We can see the instability in the 2010 election cycle. While both parties are having some primary battles, the intensity of the conflict is much greater for the Republicans who threw out Utah's incumbent Senator, for example, because he was not conservative enough, despite the fact that he is one of the most conservative Senators in the nation. The Tea Party movement in the GOP has pushed an already conservative political party further to the right.
Former Tom Tancredo has gone so far off the deep end that he is willing to run as an candidate of the American Constitutional Party which is off in John Bircher territory. When even conservative insurgent candidates, like Ken Buck, are calling the Tea Party activists "dumbasses," it is clear that conservatives, whatever they have accomplished, have overreached, and that the ideological pendulum in the Republican party is about to swing back towards moderation.
As the Republican party moderates its ideology, and the Democratic party holds its ideology largely steady, the result will be that the parties will be less far apart ideologically.
Ideology isn't static
Even though our electoral system tends to produce two political parties that are ideologically distinct, the issues that draw that line are not static. The Republican and Democratic parties almost completely reversed their respective ideologies over the past hundred years, with the Republican party going from being the liberal leaning party to the conservative one, and the Democratic party going from being the conservative party to the liberal leaning party. There is no reason to believe that the ideologies of the two parties will not remain fluid.
In the long run, ideological battles are won or lost, and conceded. No one in politics favors the de jure segregation that was the norm when realignment began. The political stances Strom Thurmond took on race at the end of his career would have been considered quite liberal when his career began. Conservatives lost that battle, just as the lost the battle to preserve slavery.

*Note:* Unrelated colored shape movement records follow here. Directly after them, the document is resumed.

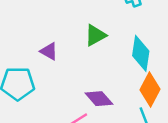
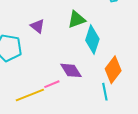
cyan diamond: (141, 53) -> (92, 40), moved

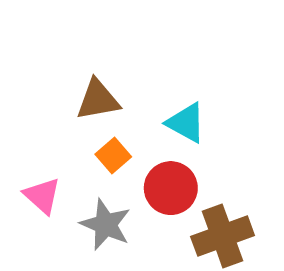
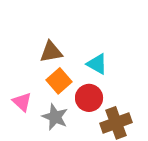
orange square: (113, 155) -> (59, 81), size x1.4

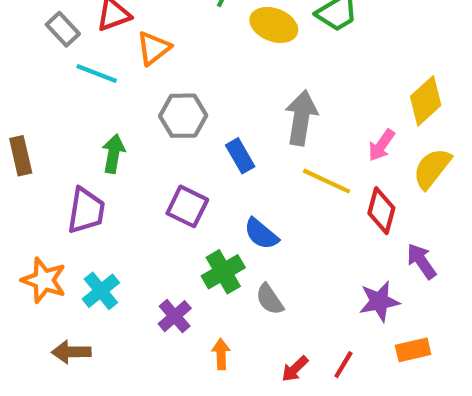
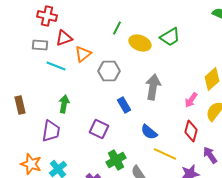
gray rectangle: (63, 29) -> (40, 45), turned -42
gray hexagon: (183, 116) -> (109, 71), moved
yellow line: (327, 181) -> (165, 154), moved
blue semicircle: (261, 234) -> (149, 132), moved

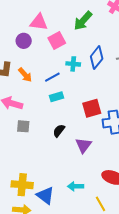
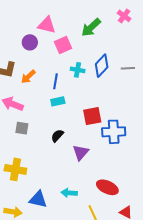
orange arrow: (25, 75) -> (28, 77), turned 84
blue line: (52, 77) -> (56, 81), turned -56
yellow cross: (22, 185) -> (15, 169), moved
blue triangle: (45, 195) -> (38, 199), turned -30

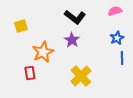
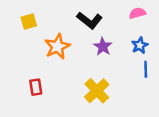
yellow square: (21, 26) -> (29, 21), moved
purple star: (72, 40) -> (103, 47), moved
orange star: (43, 52) -> (57, 47), moved

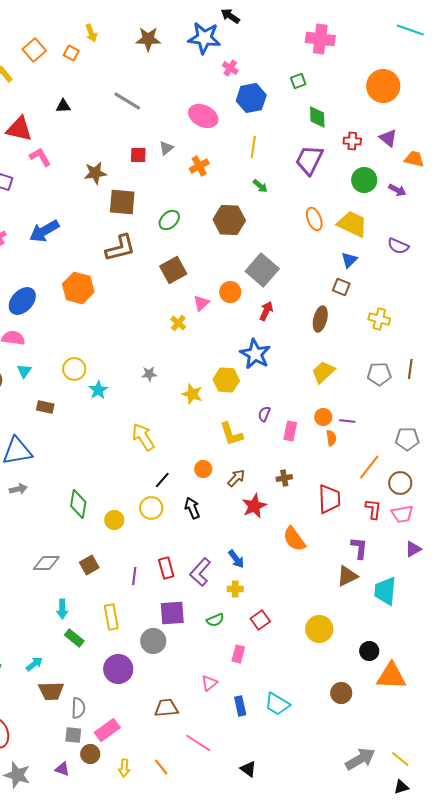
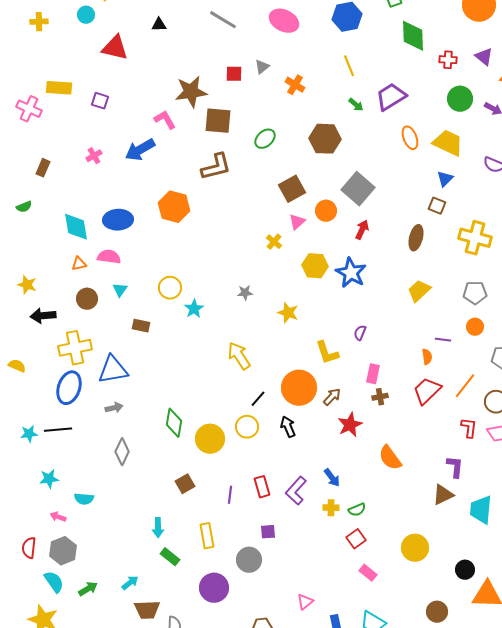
pink ellipse: (203, 116) -> (284, 21), moved
green diamond: (317, 117) -> (413, 36), size x1.4
yellow line: (253, 147) -> (349, 66), turned -30
pink L-shape: (40, 157) -> (165, 120), moved
purple trapezoid: (309, 160) -> (391, 97), moved, turned 32
orange cross: (199, 166) -> (295, 85), turned -30
brown star: (95, 173) -> (191, 92), size x1.4
brown square: (173, 270) -> (292, 189), moved
blue ellipse: (22, 301) -> (118, 220), turned 44
yellow cross: (379, 319) -> (475, 238), size x1.5
yellow hexagon: (226, 380) -> (315, 266), moved
orange circle: (323, 417) -> (475, 327), moved
pink rectangle: (290, 431) -> (373, 374), moved
orange circle: (203, 469) -> (299, 388), size x2.0
red trapezoid: (329, 499) -> (427, 391), moved, turned -132
yellow circle: (114, 520) -> (210, 439), size x1.5
gray diamond: (46, 563) -> (122, 452), moved, turned -64
purple square: (172, 613) -> (268, 532), size x0.6
green semicircle: (215, 620) -> (357, 510), moved
pink rectangle: (238, 654) -> (368, 573), moved, turned -66

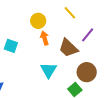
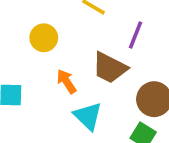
orange arrow: (45, 38) -> (66, 81), moved

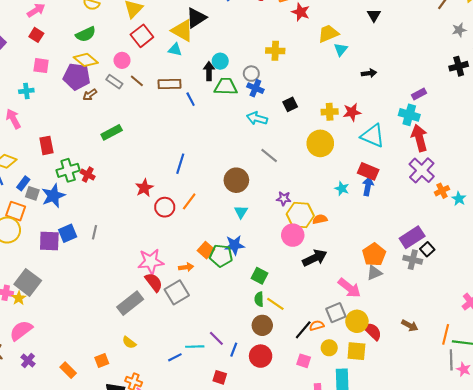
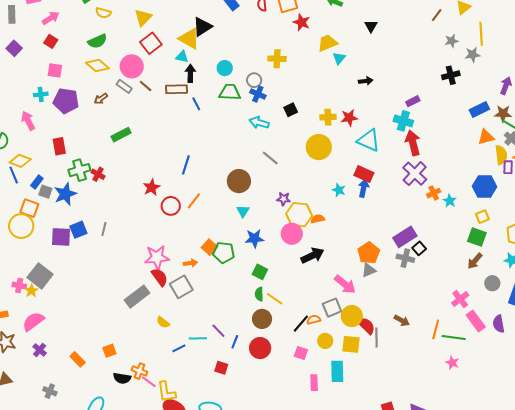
pink circle: (122, 60) -> (132, 66), size x1.5
black arrow: (209, 71) -> (190, 73), moved
purple pentagon: (77, 77) -> (66, 101), moved
blue star: (235, 245) -> (254, 239), moved
yellow semicircle: (129, 342) -> (163, 322), moved
gray line: (451, 360) -> (377, 337), moved

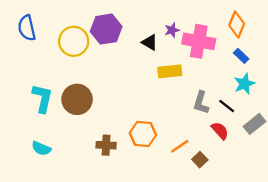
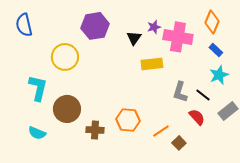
yellow circle: (74, 41) -> (65, 57), moved
black triangle: (150, 42) -> (134, 38), turned 35
brown circle: (77, 99) -> (67, 109), moved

No one in politics favors dismantling Social Security, Medicare, Medicaid, or a predominantly public funding model for K-12 education. There are reforms to those programs on the table, but the basic notion of mandatory government support for those programs is secure. The Lochner/Hoover era effort to restrict the scope of government failed. Likewise, even the financial industry has no interest in return to the pre-New Deal state of affairs when securities were regulated under state rather than federal law.
The Left changed too. The Democratic party is not trying to mobilize rent strikes, or calling for the nationalization of the oil industry to appropriate its excess profits, or even calling for top marginal income tax rates of 70%. The American Left has pretty much given up the call for universal, free higher education that is the norm in Europe, for the time being. A single payer health care system didn't even make it to a floor vote in Congress during the debate on health care reform.

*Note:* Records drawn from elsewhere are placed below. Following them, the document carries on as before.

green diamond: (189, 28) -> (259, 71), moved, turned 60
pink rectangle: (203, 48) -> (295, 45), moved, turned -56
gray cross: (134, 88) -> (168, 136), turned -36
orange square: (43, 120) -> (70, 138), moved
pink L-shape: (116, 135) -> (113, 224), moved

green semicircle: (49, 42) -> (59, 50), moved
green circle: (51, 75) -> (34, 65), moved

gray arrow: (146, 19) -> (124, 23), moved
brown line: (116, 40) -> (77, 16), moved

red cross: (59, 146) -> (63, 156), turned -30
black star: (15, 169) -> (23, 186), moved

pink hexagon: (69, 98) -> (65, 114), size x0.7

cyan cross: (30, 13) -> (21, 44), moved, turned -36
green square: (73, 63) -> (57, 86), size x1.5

On some social issues like gay rights, young conservatives are far to the left of their elders and likely to remain that way, shifting the political center on the issue. Assuming that war does not come to dominate the national consciousness and the economy turns around, the political climate will change. Radical conservatives in the Republican party will lose ground to more mainstream candidates who have wider appeal. Bitter extremism doesn't sell well in ordinary times.

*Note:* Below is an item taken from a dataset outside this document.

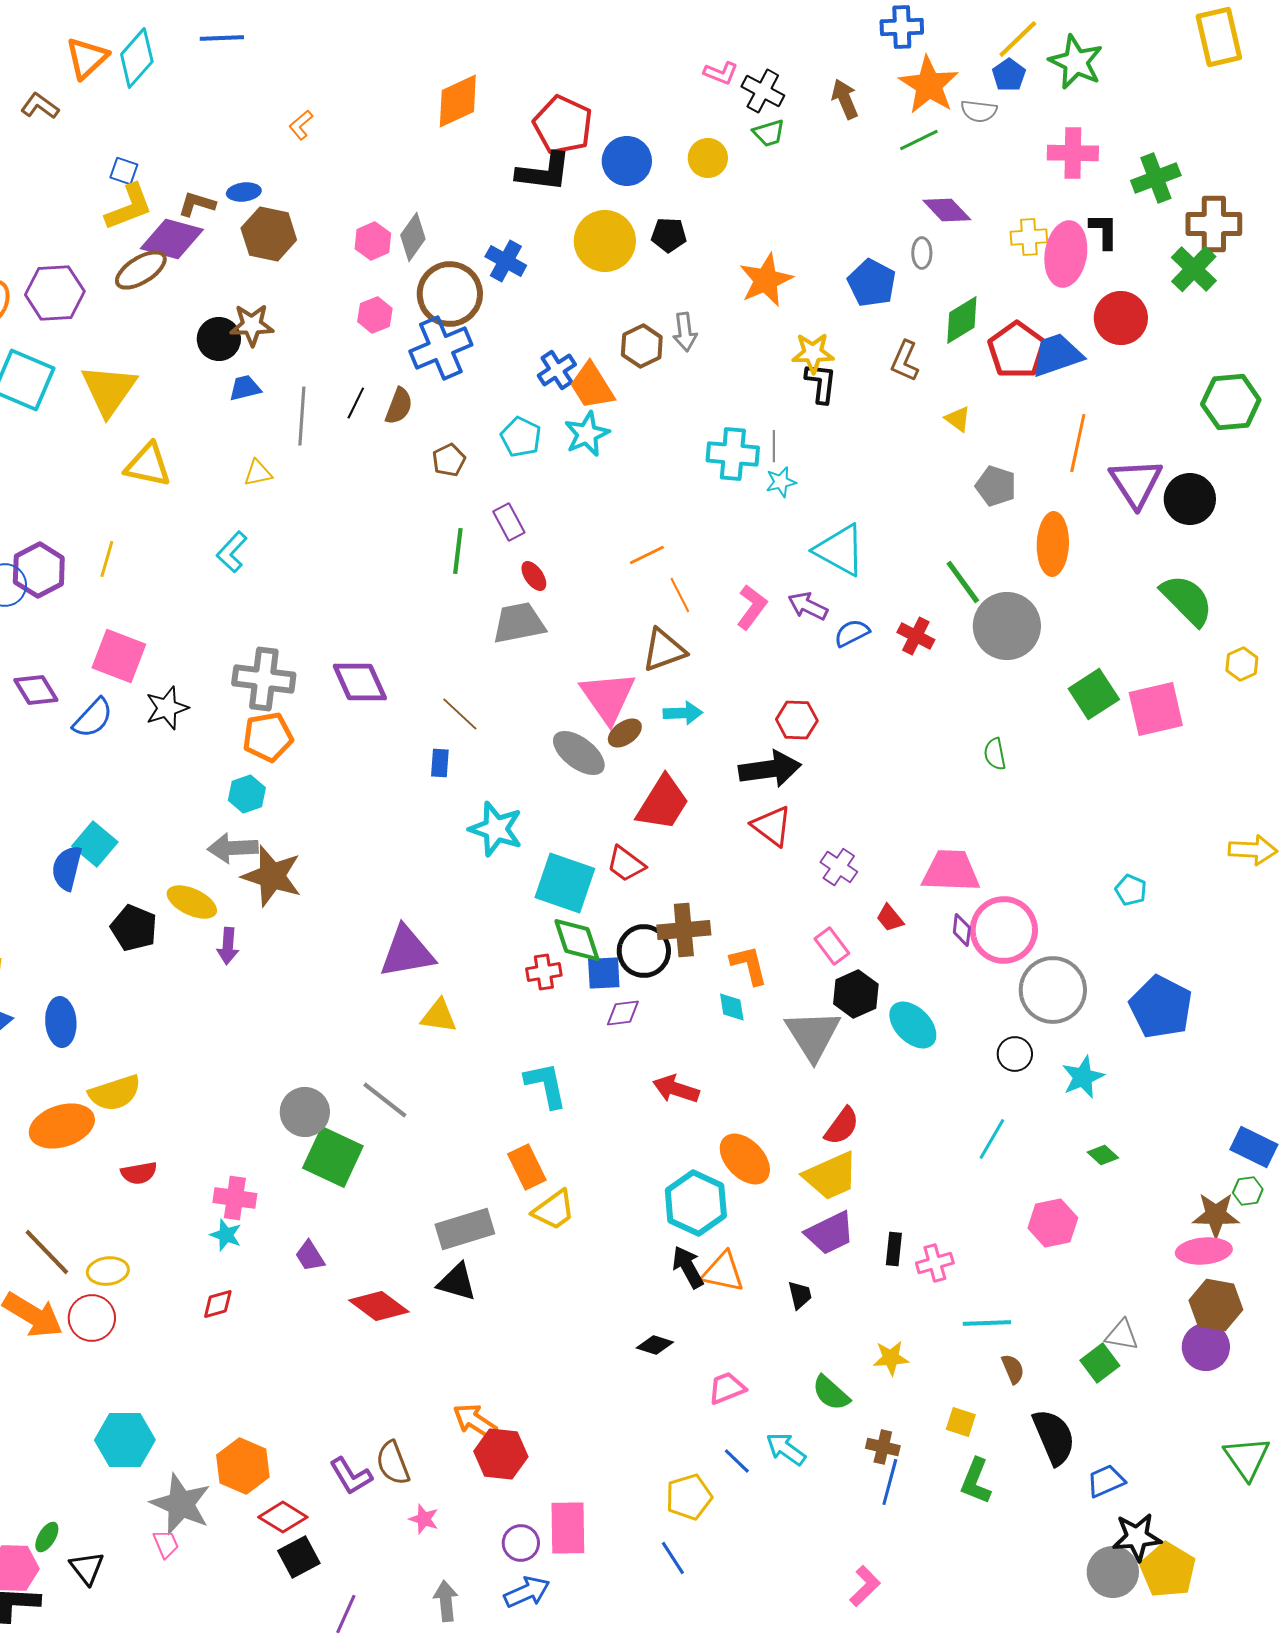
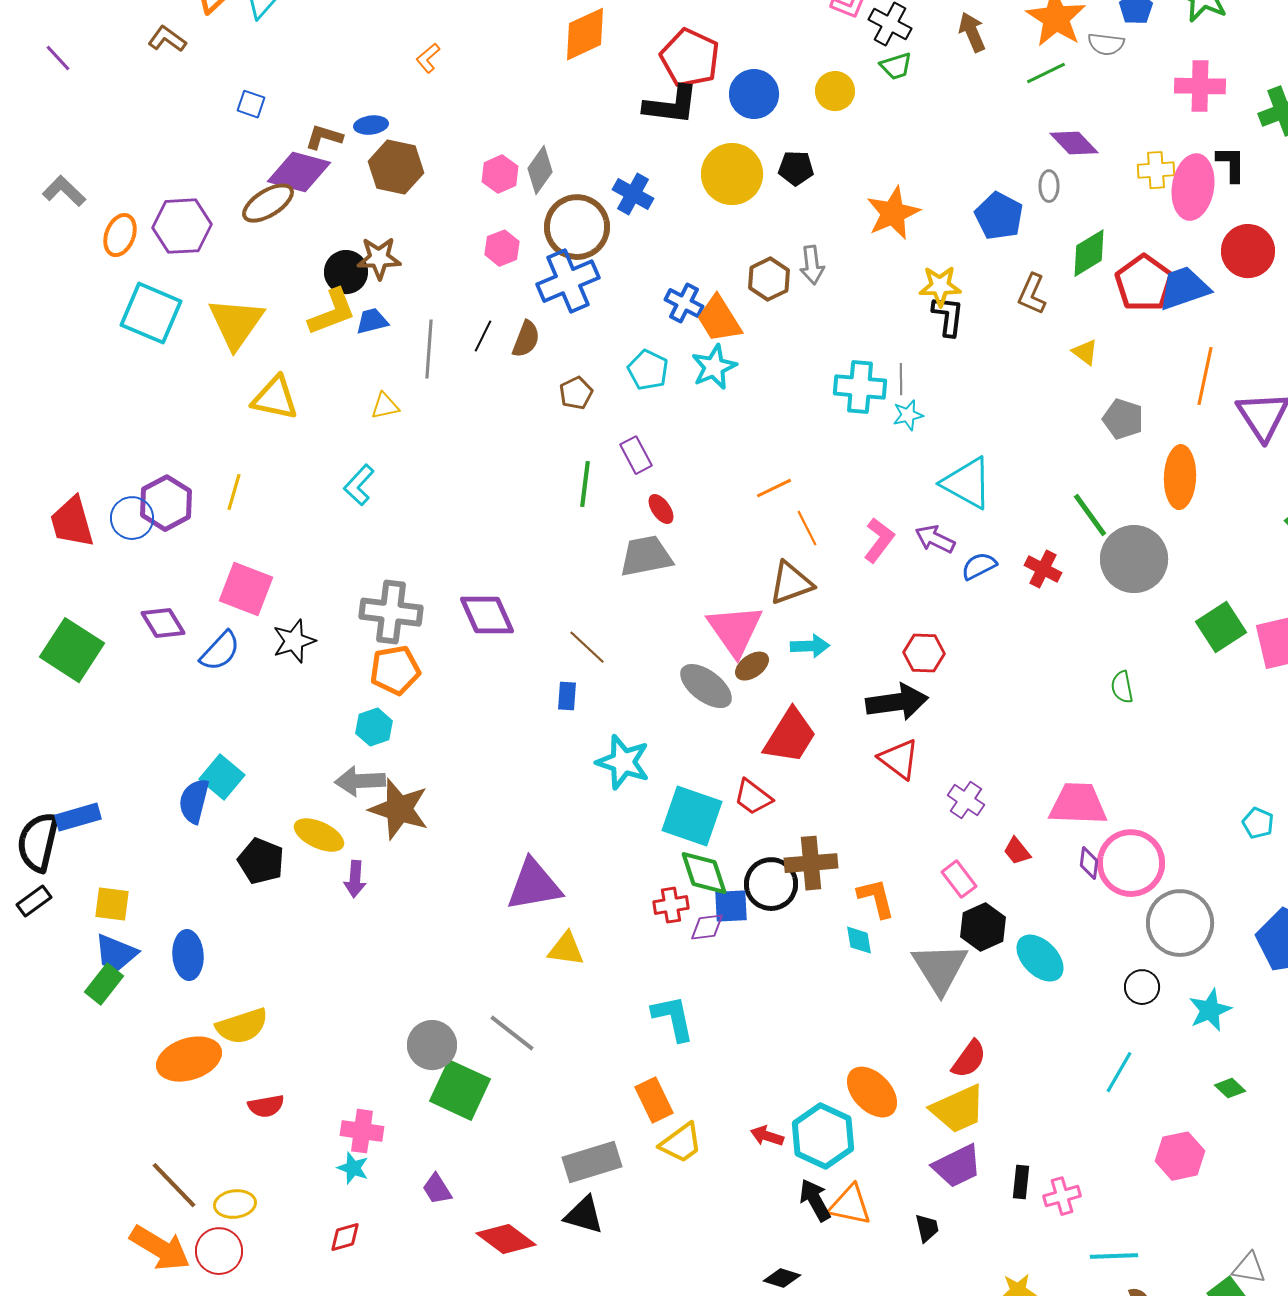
yellow L-shape: (129, 207) -> (332, 312), moved
blue cross: (557, 370) -> (684, 303), turned -30
purple diamond: (623, 1013) -> (707, 927), moved
red arrow: (676, 1089) -> (767, 1136), moved, size x0.7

Right and left in politics are relative terms, not absolute ones. They are tendencies, not policy agendas in and of themselves.
So, while I believe that a clean partisan divide between two political parties will remain, as Pildes predicts, a long standing feature of the American political scene that is resistant to reform, I don't think that the parties will always be so far apart ideologically. And, when the Republican party is less extreme, moderates will stop looking like Democratic partisans, and compromise will be possible.